Jakiś czas temu spędziłam dwa dni w miejscu, do którego pojechałam z kamertonami, tym razem do koni.
Zapakowałam moje „gadżety”, tak po prostu jadąc na dwa dni do kobiety, która jako jedyna odpowiedziała na moje ogłoszenie na duńskiej grupie osób zainteresowanych terapiami alternatywnymi dla zwierząt.

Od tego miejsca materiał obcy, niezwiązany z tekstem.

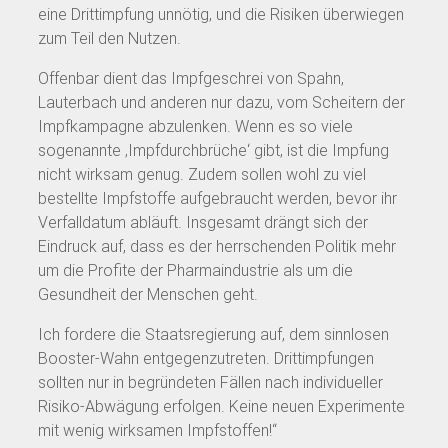
eine Drittimpfung unnötig, und die Risiken überwiegen
zum Teil den Nutzen.
Offenbar dient das Impfgeschrei von Spahn,
Lauterbach und anderen nur dazu, vom Scheitern der
Impfkampagne abzulenken. Wenn es so viele
sogenannte ‚Impfdurchbrüche‘ gibt, ist die Impfung
nicht wirksam genug. Zudem sollen wohl zu viel
bestellte Impfstoffe aufgebraucht werden, bevor ihr
Verfalldatum abläuft. Insgesamt drängt sich der
Eindruck auf, dass es der herrschenden Politik mehr
um die Profite der Pharmaindustrie als um die
Gesundheit der Menschen geht.
Ich fordere die Staatsregierung auf, dem sinnlosen
Booster-Wahn entgegenzutreten. Drittimpfungen
sollten nur in begründeten Fällen nach individueller
Risiko-Abwägung erfolgen. Keine neuen Experimente
mit wenig wirksamen Impfstoffen!“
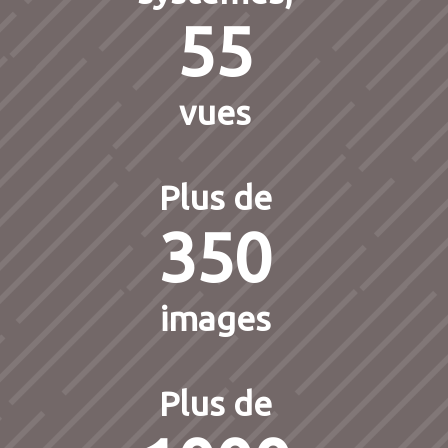
55
vues
Plus de
350
images
Plus de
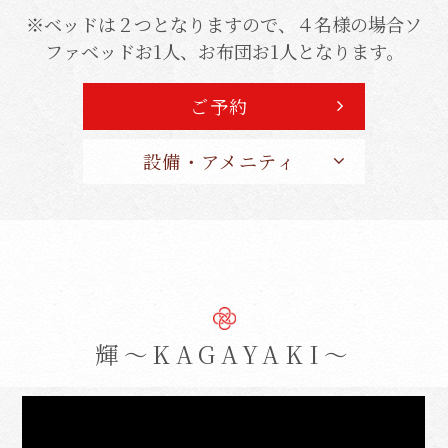
※ベッドは２つとなりますので、４名様の場合ソ
ファベッドお1人、お布団お1人となります。
ご予約
設備・アメニティ
輝～KAGAYAKI～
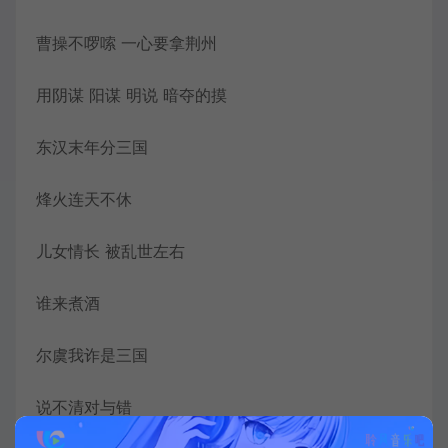
曹操不啰嗦 一心要拿荆州
用阴谋 阳谋 明说 暗夺的摸
东汉末年分三国
烽火连天不休
儿女情长 被乱世左右
谁来煮酒
尔虞我诈是三国
说不清对与错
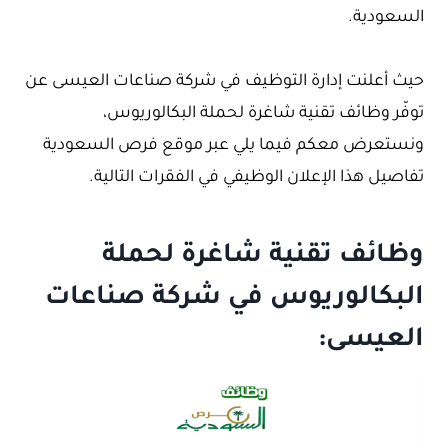
السعودية.
حيث أعلنت إدارة التوظيف في شركة صناعات العيسى عن
توفّر وظائف تقنية شاغرة لحملة البكالوريوس،
ونستعرض معكم فيما يلي عبر موقع فرص السعودية
تفاصيل هذا الإعلان الوظيفي في الفقرات التالية.
وظائف تقنية شاغرة لحملة
البكالوريوس في شركة صناعات
العيسى:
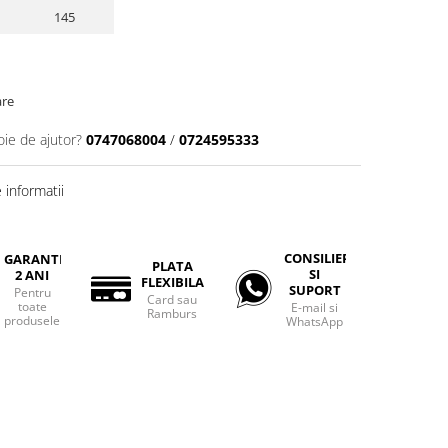
145
are
oie de ajutor?
0747068004
/
0724595333
informatii
CONSILIERE
GARANTIE
PLATA
SI
2 ANI
FLEXIBILA
SUPORT
Pentru
Card sau
toate
E-mail si
Ramburs
produsele
WhatsApp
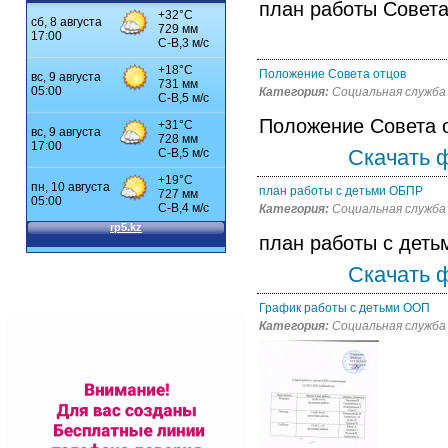
план работы Совета
Положение Совета отцов
Категория:
Социальная служба
Положение Совета 
Скачать 
план работы с детьми ОБПР
Категория:
Социальная служба
план работы с дет
Скачать 
График работы с детьми ООП
Категория:
Социальная служба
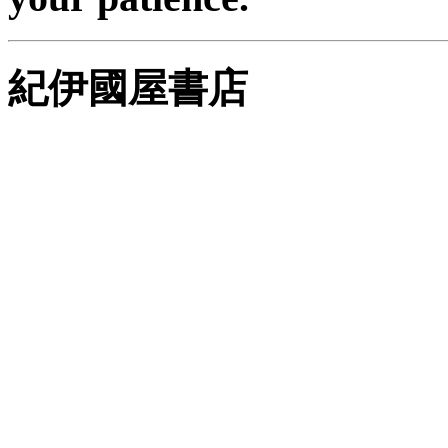
紀伊國屋書店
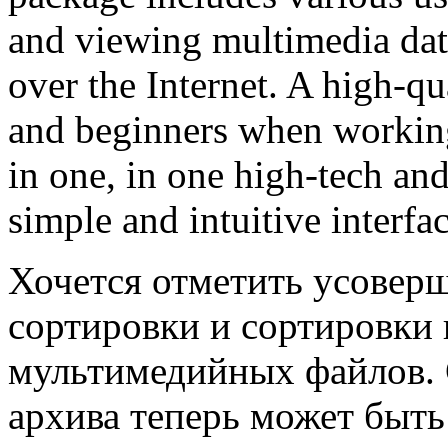
and viewing multimedia dat
over the Internet. A high-qu
and beginners when working
in one, in one high-tech an
simple and intuitive interfac
Хочется отметить усовер
сортировки и сортировки 
мультимедийных файлов.
архива теперь может быть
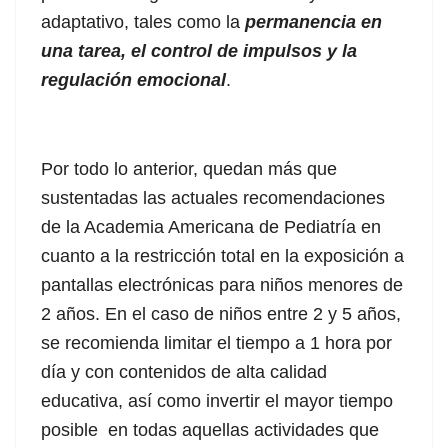
adaptativo, tales como la
permanencia en
una tarea, el control de impulsos y la
er
regulación emocional
.
Por todo lo anterior, quedan más que
sustentadas las actuales recomendaciones
de la Academia Americana de Pediatría en
cuanto a la restricción total en la exposición a
pantallas electrónicas para niños menores de
2 años. En el caso de niños entre 2 y 5 años,
se recomienda limitar el tiempo a 1 hora por
día y con contenidos de alta calidad
educativa, así como invertir el mayor tiempo
posible en todas aquellas actividades que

Te dwa dni wydają się jakbym spędziła tam tydzień. W zamian za terapie otrzymałam tak wiele od zwierząt tam, że nie sposób wszystkiego opisać.
Jesną rzeczą chcę się z Wami podzielić, bo przyszła do mnie jak grom z nieba podczas sesji z klaczą o imieniu Hope (na zdjęciu).
Gry, opiekunka, poprosiła mnie o popracowanie z nią ze względu na jej zamknięcie, odłączenie od stada.
W pewnym momencie, po zakończeniu sesji i już po prostu takim byciu z Hope w uważności i ciszy, przyszły do mnie słowa:
„Akceptuję, że możesz zostać pokochana bezwarunkowo.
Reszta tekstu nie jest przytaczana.